Cubs showed their greedy side by asking city to close Clark and Addison on game days

SHARE Cubs showed their greedy side by asking city to close Clark and Addison on game days

The Cubs are so full of themselves you’d need a wheelbarrow to carry their self-importance.

Their latest attempt at world domination involved asking the City of Chicago to close Clark and Addison streets on game days because of heightened security concerns.

If you’re a cynic like me, “heightened security concerns’’ is code for “a desire to establish a 100-foot perimeter around Wrigley Field to lure more people to drink Cubs-approved beverages and buy Cubs-approved items at Cubs-run establishments.’’

The city said no to the request, citing the congestion problems that closing the two main thoroughfares would cause. It’s already a nightmare on game days with Clark and Addison open.
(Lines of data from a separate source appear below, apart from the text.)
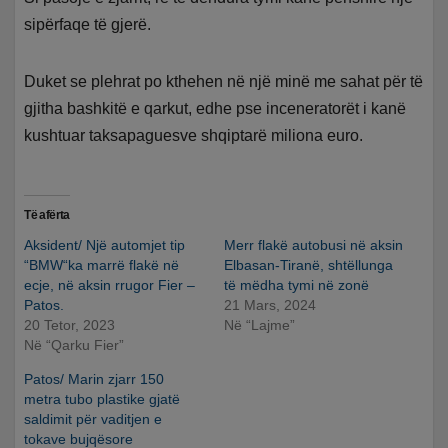
sipërfaqe të gjerë.
Duket se plehrat po kthehen në një minë me sahat për të
gjitha bashkitë e qarkut, edhe pse inceneratorët i kanë
kushtuar taksapaguesve shqiptarë miliona euro.
Të afërta
Aksident/ Një automjet tip
Merr flakë autobusi në aksin
“BMW“ka marrë flakë në
Elbasan-Tiranë, shtëllunga
ecje, në aksin rrugor Fier –
të mëdha tymi në zonë
Patos.
21 Mars, 2024
20 Tetor, 2023
Në “Lajme”
Në “Qarku Fier”
Patos/ Marin zjarr 150
metra tubo plastike gjatë
saldimit për vaditjen e
tokave bujqësore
Now, I suppose it’s possible the Cubs really are concerned that Wrigley is vulnerable to some sort of terrorist attack, but nothing in their recent history suggests that they do anything without money as their main motivation. The fact that they reportedly made the same request to close down the streets three years ago also suggests this has nothing to do with better security, as Cubs president of business operations Crane Kenney insisted it did during the recent Cubs Convention.

Either Kenney’s job description includes saying things that nobody else in the organization wants to say or he’s genetically wired to say silly things.
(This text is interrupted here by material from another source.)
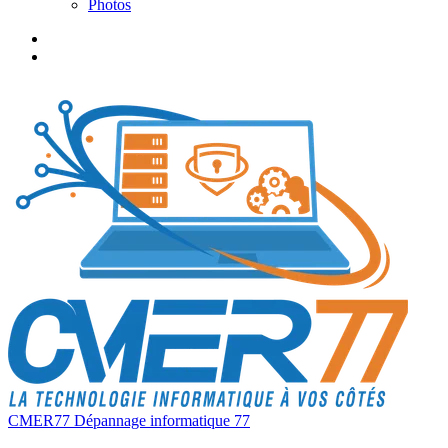
Photos
CMER77 Dépannage informatique 77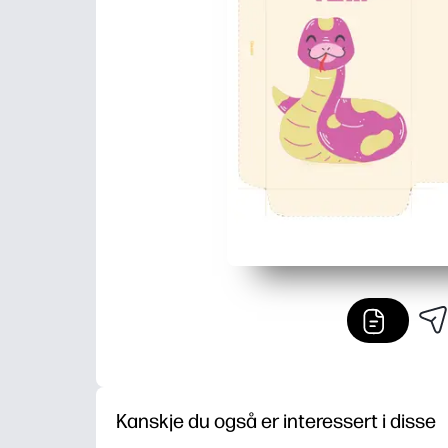
Kanskje du også er interessert i disse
I was on the Cubs’ side as they fought the rooftop owners, who were basically pirating someone else’s product. And I’ve always said that people who move into Wrigleyville shouldn’t be surprised that it’s loud, difficult and vomity (new word!) on game days.

But now the Cubs seem hell bent on alienating residents. They have moved beyond trying to pretend that they want to be good neighbors to all-out not caring about them.
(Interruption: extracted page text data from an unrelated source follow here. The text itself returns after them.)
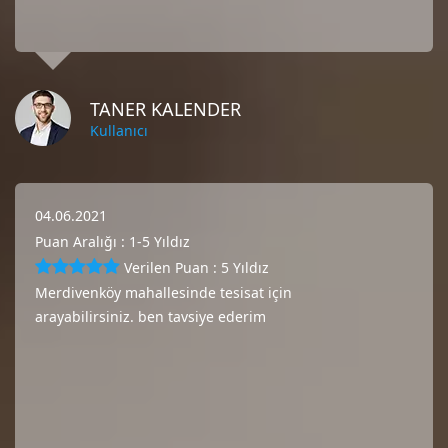
TANER KALENDER
Kullanıcı
04.06.2021
Puan Aralığı : 1-5 Yıldız
Verilen Puan : 5 Yıldız
Merdivenköy mahallesinde tesisat için
arayabilirsiniz. ben tavsiye ederim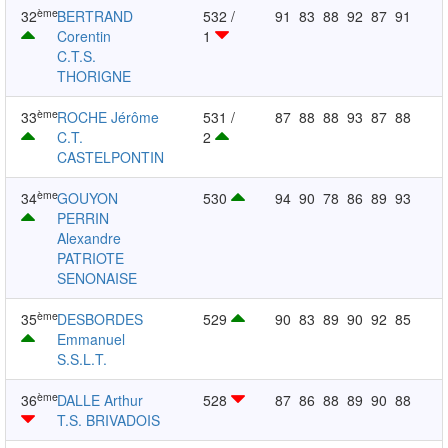
ème
32
BERTRAND
532 /
91
83
88
92
87
91
Corentin
1
C.T.S.
THORIGNE
ème
33
ROCHE Jérôme
531 /
87
88
88
93
87
88
C.T.
2
CASTELPONTIN
ème
34
GOUYON
530
94
90
78
86
89
93
PERRIN
Alexandre
PATRIOTE
SENONAISE
ème
35
DESBORDES
529
90
83
89
90
92
85
Emmanuel
S.S.L.T.
ème
36
DALLE Arthur
528
87
86
88
89
90
88
T.S. BRIVADOIS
I get it: This is what big businesses do. They want to expand their footprint, and they don’t care who they grind under their heel. The Cubs’ business side is under big pressure to catch up with the baseball side, which had a breakout season in 2015 and is hoping for bigger things in 2016.

But in doing so, the Cubs have come across as greedy and pushy. Certainly not someone you’d want living down the street from you.